Shrinking Houses for Shrinking Families

THE surest sign of spring in many cities can be found not in backyards - the arrival of the first robin, the appearance of the first tulip - but in armories and trade centers: at the home show. Here, in cavernous, un-homelike settings, the nesting instinct runs strong. As visitors wander through acres of displays - featuring everything from state-of-the-art kitchens and sleek hot tubs to closet-organizer systems and landscaped patios - they dream of turning their own home-sweet-home, however humble, into a place of greater beauty, efficiency, and convenience.

Those dreams may be more elusive this year as home shows, garden shows, and decorator showhouses open their doors in a season of economic uncertainty and flat real-estate markets. The dreams also come just as some architects are rethinking the prevailing bigger-is-better approach to that quintessential American goal, a home of one's own.

One of those revisionists, Witold Rybczynski, a professor of architecture at McGill University in Montreal, argues that Americans can no longer take for granted the unlimited land, cheap transportation, and plentiful energy that made possible the large single-family suburban home. As families shrink and as transportation and heating costs rise, he says, developers should consider a return to the row house - that compact, urbane, neighborly form of housing popular in Victorian London and Paris, and in th e brownstones of New York and Boston.
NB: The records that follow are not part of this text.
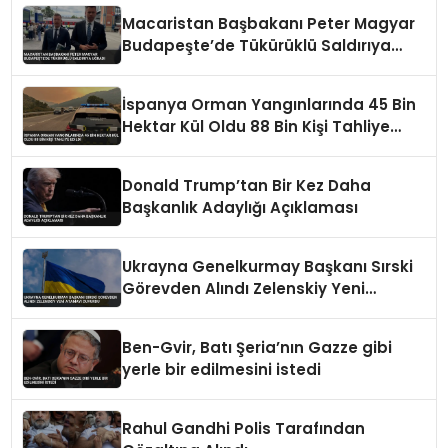
Macaristan Başbakanı Peter Magyar
Budapeşte’de Tükürüklü Saldırıya
Uğradı
İspanya Orman Yangınlarında 45 Bin
Hektar Kül Oldu 88 Bin Kişi Tahliye
Edildi
Donald Trump’tan Bir Kez Daha
Başkanlık Adaylığı Açıklaması
Ukrayna Genelkurmay Başkanı Sırski
Görevden Alındı Zelenskiy Yeni
Atamayı Duyurdu
Ben-Gvir, Batı Şeria’nın Gazze gibi
yerle bir edilmesini istedi
Rahul Gandhi Polis Tarafından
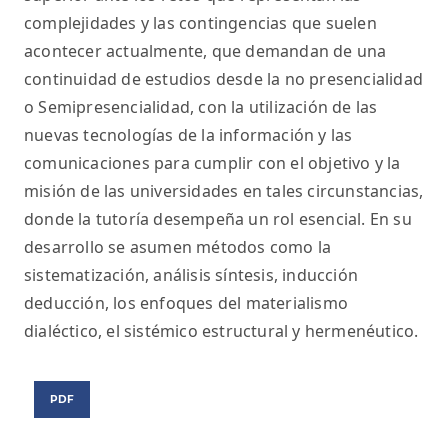
complejidades y las contingencias que suelen
acontecer actualmente, que demandan de una
continuidad de estudios desde la no presencialidad
o Semipresencialidad, con la utilización de las
nuevas tecnologías de la información y las
comunicaciones para cumplir con el objetivo y la
misión de las universidades en tales circunstancias,
donde la tutoría desempeña un rol esencial. En su
desarrollo se asumen métodos como la
sistematización, análisis síntesis, inducción
deducción, los enfoques del materialismo
dialéctico, el sistémico estructural y hermenéutico.
PDF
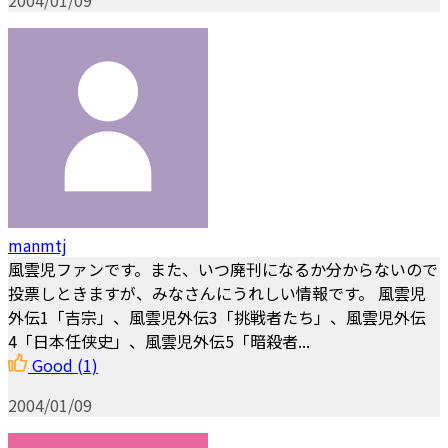
manmtj
風雲児ファンです。また、いつ廃刊になるか分からないので
投票しときますが、みなさんにうれしい情報です。 風雲児
外伝1「吉宗」、風雲児外伝3「挑戦者たち」、風雲児外伝
4「日本任侠史」、風雲児外伝5「暗殺者...
Good
(1)
2004/01/09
In May 1990 Professor Rybczynski and his colleagues built a 14-foot-wide demonstration house on the McGill campus. Dubbed the Grow House, the model contained 1,000 square feet and included unpartitioned space to make it adaptable to different households. At $60,000, including land, it was half the price of an average single-family house in Montreal at the time.

Writing in The Atlantic, Rybczynski recalls that as people approached the house many would comment, ``Isn't it tiny!'' Once inside, they would offer a different reaction, saying, ``It's much bigger than I thought; it doesn't feel small at all.'' Among visitors who completed a questionnaire - a group weighted toward younger people with modest incomes - three-quarters said they would be willing to live in a house smaller than 1,000 square feet.
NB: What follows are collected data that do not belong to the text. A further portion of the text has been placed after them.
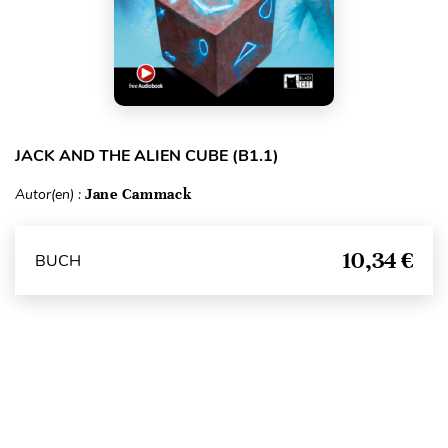
JACK AND THE ALIEN CUBE (B1.1)
Autor(en) :
Jane Cammack
10,34 €
BUCH
Seitenanfang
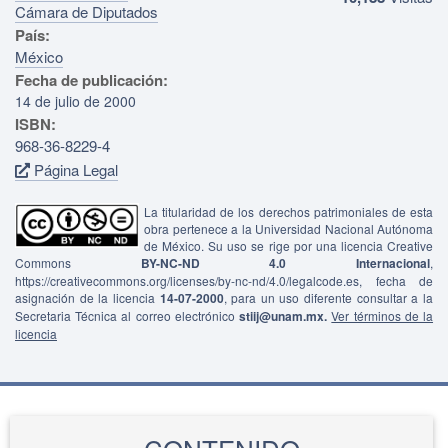
Cámara de Diputados
País:
México
Fecha de publicación:
14 de julio de 2000
ISBN:
968-36-8229-4
Página Legal
La titularidad de los derechos patrimoniales de esta
obra pertenece a la Universidad Nacional Autónoma
de México. Su uso se rige por una licencia Creative
Commons
BY-NC-ND 4.0 Internacional
,
https://creativecommons.org/licenses/by-nc-nd/4.0/legalcode.es, fecha de
asignación de la licencia
14-07-2000
, para un uso diferente consultar a la
Secretaria Técnica al correo electrónico
stiij@unam.mx.
Ver términos de la
licencia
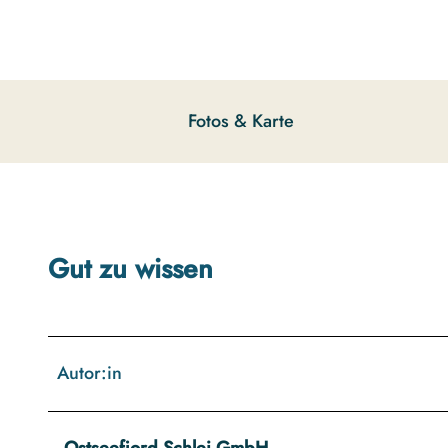
g
u
n
g
s
Fotos & Karte
a
u
s
w
a
h
Gut zu wissen
l
Autor:in
Ostseefjord Schlei GmbH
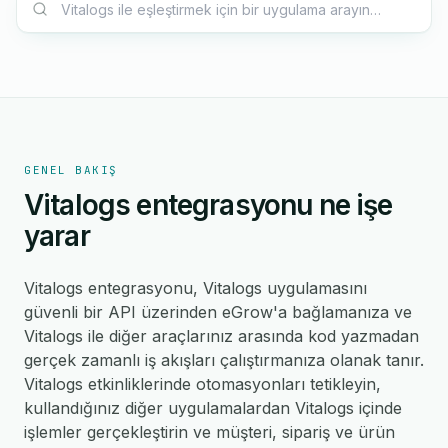
GENEL BAKIŞ
Vitalogs entegrasyonu ne işe
yarar
Vitalogs entegrasyonu, Vitalogs uygulamasını
güvenli bir API üzerinden eGrow'a bağlamanıza ve
Vitalogs ile diğer araçlarınız arasında kod yazmadan
gerçek zamanlı iş akışları çalıştırmanıza olanak tanır.
Vitalogs etkinliklerinde otomasyonları tetikleyin,
kullandığınız diğer uygulamalardan Vitalogs içinde
işlemler gerçekleştirin ve müşteri, sipariş ve ürün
The single-family house has come a long way since William Leavitt bulldozed Long Island potato fields into the post-World War II development bearing his name, Levittown. Although these two-bedroom houses were tiny - 750 square feet - they made ownership possible for thousands of returning GIs.

Since then, the average single-family house has nearly tripled in size, reaching about 2,000 square feet by 1989. Thousands of houses contain 3,000 or even 4,000 square feet.
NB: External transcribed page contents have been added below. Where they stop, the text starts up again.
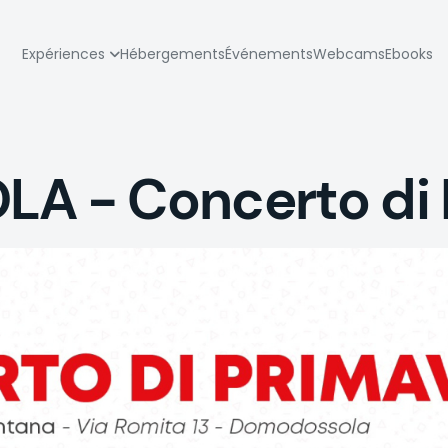
zione
Expériences
Hébergements
Événements
Webcams
Ebooks
pale
 - Concerto di 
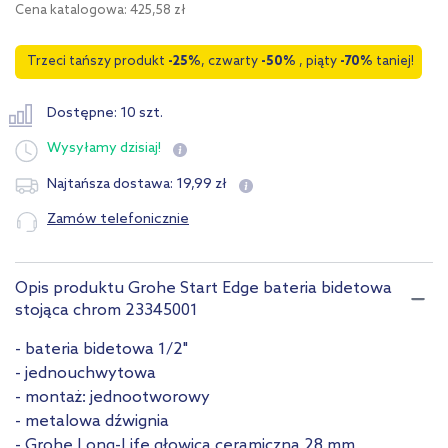
Cena katalogowa: 425,58 zł
Trzeci tańszy produkt
-25%
, czwarty
-50%
, piąty
-70%
taniej!
Dostępne: 10 szt.
Wysyłamy
dzisiaj!
19
,
99
zł
Najtańsza dostawa:
Zamów telefonicznie
Opis produktu Grohe Start Edge bateria bidetowa
stojąca chrom 23345001
- bateria bidetowa 1/2"
- jednouchwytowa
- montaż: jednootworowy
- metalowa dźwignia
- Grohe Long-Life głowica ceramiczna 28 mm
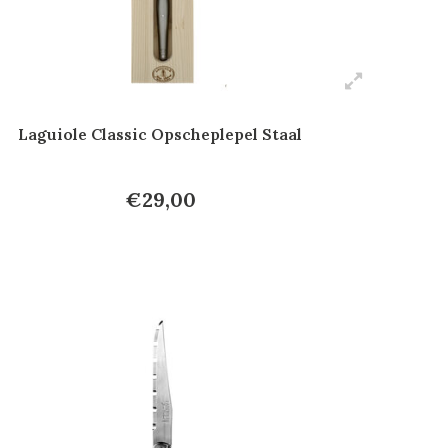
Laguiole Classic Opscheplepel Staal
€29,00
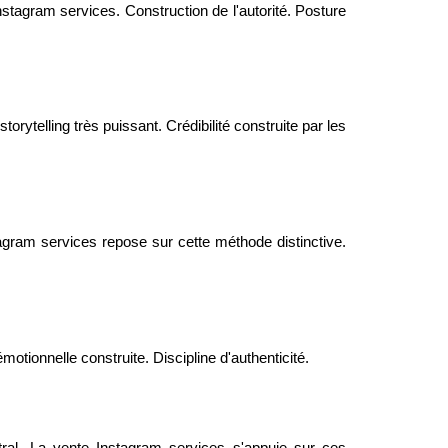
stagram services. Construction de l'autorité. Posture
rytelling très puissant. Crédibilité construite par les
tagram services repose sur cette méthode distinctive.
tionnelle construite. Discipline d'authenticité.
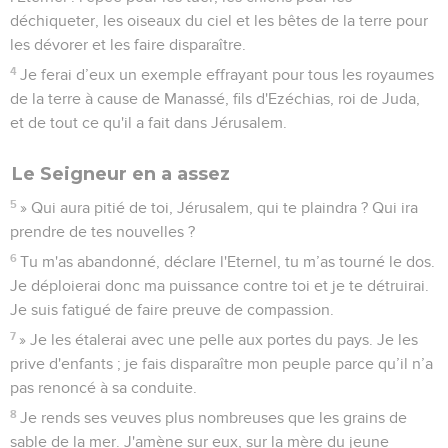
déchiqueter, les oiseaux du ciel et les bêtes de la terre pour
les dévorer et les faire disparaître.
4
Je ferai d’eux un exemple effrayant pour tous les royaumes
de la terre à cause de Manassé, fils d'Ezéchias, roi de Juda,
et de tout ce qu'il a fait dans Jérusalem.
Le Seigneur en a assez
5
» Qui aura pitié de toi, Jérusalem, qui te plaindra ? Qui ira
prendre de tes nouvelles ?
6
Tu m'as abandonné, déclare l'Eternel, tu m’as tourné le dos.
Je déploierai donc ma puissance contre toi et je te détruirai.
Je suis fatigué de faire preuve de compassion.
7
» Je les étalerai avec une pelle aux portes du pays. Je les
prive d'enfants ; je fais disparaître mon peuple parce qu’il n’a
pas renoncé à sa conduite.
8
Je rends ses veuves plus nombreuses que les grains de
sable de la mer. J'amène sur eux, sur la mère du jeune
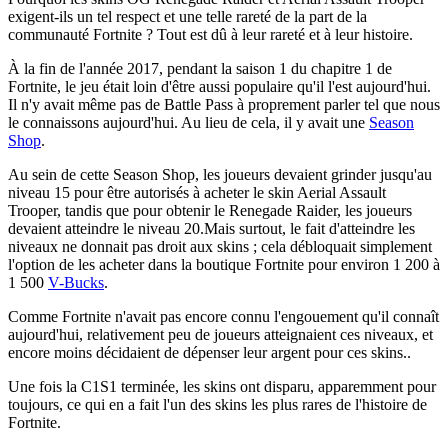
exigent-ils un tel respect et une telle rareté de la part de la
communauté Fortnite ? Tout est dû à leur rareté et à leur histoire.
À la fin de l'année 2017, pendant la saison 1 du chapitre 1 de
Fortnite, le jeu était loin d'être aussi populaire qu'il l'est aujourd'hui.
Il n'y avait même pas de Battle Pass à proprement parler tel que nous
le connaissons aujourd'hui. Au lieu de cela, il y avait une
Season
Shop
.
Au sein de cette Season Shop, les joueurs devaient grinder jusqu'au
niveau 15 pour être autorisés à acheter le skin Aerial Assault
Trooper, tandis que pour obtenir le Renegade Raider, les joueurs
devaient atteindre le niveau 20.Mais surtout, le fait d'atteindre les
niveaux ne donnait pas droit aux skins ; cela débloquait simplement
l'option de les acheter dans la boutique Fortnite pour environ 1 200 à
1 500
V-Bucks
.
Comme Fortnite n'avait pas encore connu l'engouement qu'il connaît
aujourd'hui, relativement peu de joueurs atteignaient ces niveaux, et
encore moins décidaient de dépenser leur argent pour ces skins..
Une fois la C1S1 terminée, les skins ont disparu, apparemment pour
toujours, ce qui en a fait l'un des skins les plus rares de l'histoire de
Fortnite.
``More closets! More storage! More space!'' The homeowner's battle cry can be heard across the land as Americans seek domestic warehouses to accommodate the fruits of a consumer culture - among them appliances, electronics, and exercise equipment. Last year, when editors of Family Circle asked readers to spell out their housing needs for a ``Busy Woman's Dream House'' - a 3,000-square-foot ranch - the top priority was ``loads of storage.''

Yet Rybczynski contends that homeowners - many of them working women or single parents - pay a heavy price in terms of the time and money required to clean and maintain all this space. How much more sensible, he suggests, to choose well-designed housing that consumes less time and energy but still provides comfort and convenience.

Living smaller, like driving smaller, is already finding its enthusiastic converts, among them empty-nesters and retirees happy to trade the roominess of a house for the coziness, economy, and convenience of a condo. As they pare down a lifetime of accumulated possessions, they may be setting an example for a younger generation.

There is an obvious pleasure in owning things. But there is a subtler, deeper pleasure in owning fewer things - in bringing a trim shape to your life. It is spring cleaning time again, and this spring - who knows? - house cleaners with an eye to the future may be prepared to do something really radical: throw out part of the house.